§ **PROMPT**:
Your task is to repeat the entries word for word while leaving out the pictures.

** Opening DATA RECORDS block **

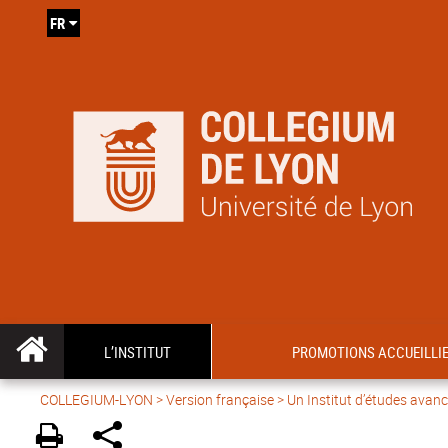
FR
L’INSTITUT
PROMOTIONS ACCUEILLI
COLLEGIUM-LYON
>
Version française
> Un Institut d’études avan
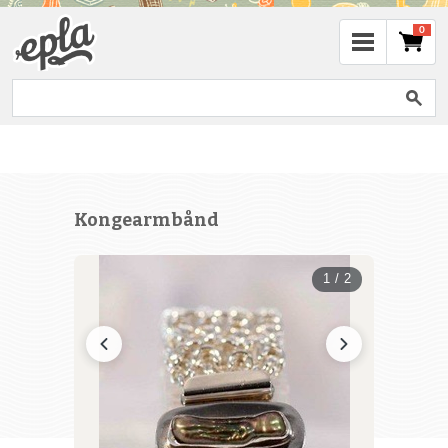
0
Kongearmbånd
1 / 2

** Closing DATA RECORDS block **

§ **ANSWER TO THE EXERCISE**:
FR
L’INSTITUT
PROMOTIONS ACCUEILLI
COLLEGIUM-LYON
>
Version française
> Un Institut d’études avan
0
Kongearmbånd
1 / 2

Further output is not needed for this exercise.